Various
Artists
50 Minutes
This
release uses two worn ideas that frequently appear with compilation
albums - that of the ‘charitable cause’ and that of
the ‘minute long track’, by various artists. However,
few have done so with as much style, variety and musical integrity
as Exercise 1 have with 50 Minutes.
It does ‘exactly what it says on the tin’ offering
fifty snippets of sound from some of the most vibrant acts from
a bubbling British underground, taking in acts from a bevy of
hot and exciting labels including Truck, Transgressive, Drowned
In Sound and Fierce Panda. If its only selling point was to act
as a newbie’s sampler to what is happening in British music
right now then it would be a top release, but it has so much more
to offer.
Amazingly, the album is widely eclectic leaving very few musical
stones unturned, but still keeps the listener focused through
styles not usually in their field of interest. Produced as a seemingly
singular audio-file the tracks flow seamlessly into each one another
and each new idea is thrown in before any possible boredom of
the last has chance to manifest itself.
Out of fifty tracks there are few totally dull moments, although
some artists fulfil the role of condensing their ideas into shortened
tracks better than others - for example Piney Gir’s ‘Sugar’
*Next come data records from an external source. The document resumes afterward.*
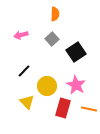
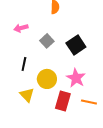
gray square: (52, 39) -> (47, 41), moved
black line: (24, 71) -> (24, 64), turned -32

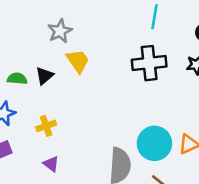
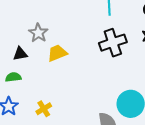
yellow trapezoid: (78, 61) -> (57, 53), turned -65
black triangle: (45, 76) -> (20, 54), moved, turned 42

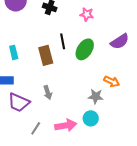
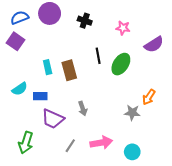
purple semicircle: (120, 41) -> (154, 44), moved
brown rectangle: (46, 55) -> (69, 70), moved
orange arrow: (112, 81) -> (149, 97), turned 98
cyan circle: (91, 118) -> (132, 152), moved

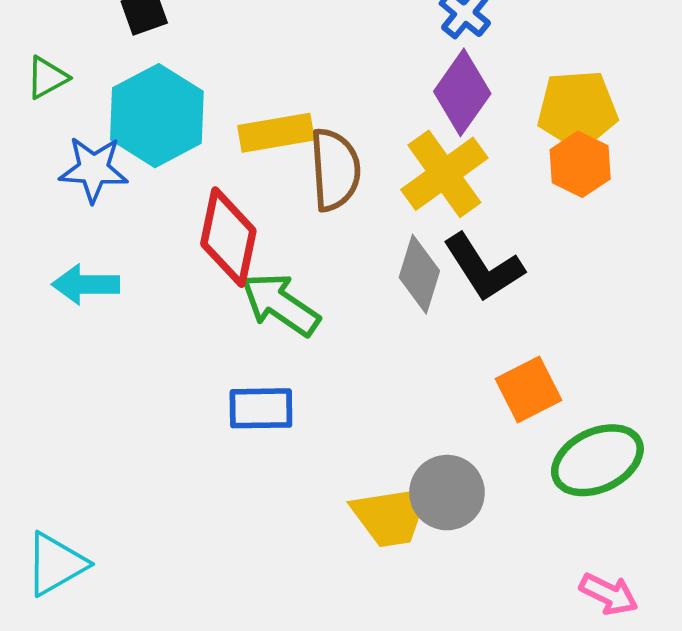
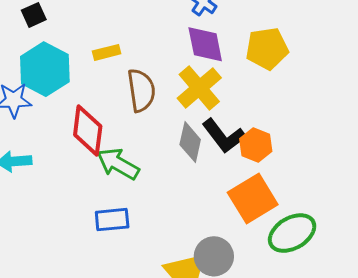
purple diamond: (462, 92) -> (205, 44), turned -42
yellow rectangle: (276, 133) -> (107, 52), moved, size x0.7
orange hexagon: (580, 164) -> (256, 145), moved
orange square: (529, 390) -> (253, 199), size x1.4

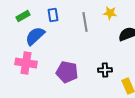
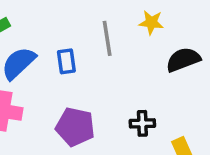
blue rectangle: (53, 15) -> (66, 61), moved

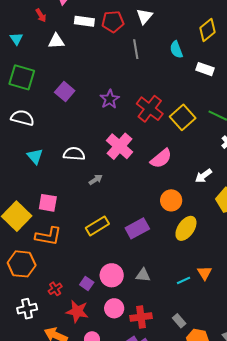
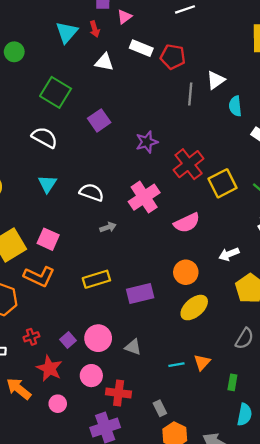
white triangle: (144, 16) -> (216, 80), moved
cyan triangle: (16, 39) -> (67, 32), moved, size x1.5

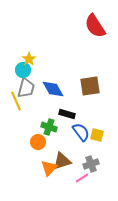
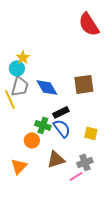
black rectangle: (67, 114) -> (61, 112), turned -42
blue semicircle: (81, 132) -> (62, 128), moved
orange triangle: (49, 168) -> (19, 166), moved

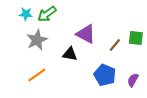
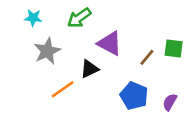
green arrow: (47, 14) -> (79, 18), moved
black triangle: (70, 54) -> (89, 69), turned -35
orange line: (37, 75) -> (63, 89), moved

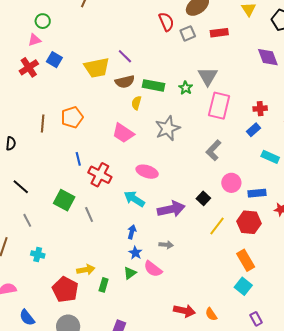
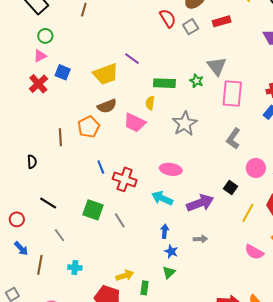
brown semicircle: (125, 82) -> (107, 106), moved
pink trapezoid: (123, 133) -> (135, 123), moved
pink semicircle: (153, 269) -> (254, 252), moved

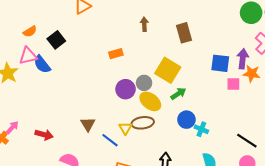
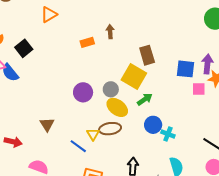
brown rectangle: (184, 33) -> (147, 55), moved
orange rectangle: (116, 54) -> (87, 42), moved
purple circle: (126, 89) -> (83, 92), moved
brown triangle: (88, 124) -> (47, 124), moved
is a miniature, sleazy, electro-pop masterpiece.
High-octane moments come in the guise of Headland’s electro-punk
explosion and the excellent Plans and Apologies’ clattering,
slanted, folk-fused rock, whilst an air of beauty is offered by
Amycambe’s swaying, piano-pop, the always amazing Emmy the
Great and Rachel Lipson’s anti-folk musings.
Some wonderfully eccentric aural delights poke through the mass
of ideas reasserting the album’s total attention grabber
status. The Bobby McGee’s twee, indie-pop tale of heart-ache
and revenge and Ladyfuzz’s scuzzy violation of French pop
stand out like a sore thumb - but in a good way.
All in all there is some much to recommend 50 Minutes,
the best thing to do is to purchase it.
You’ll also get the sense of enormous well-being from the
fact that your mullah will be going to care for the victims of
torture - this fact alone deserves five shining stars.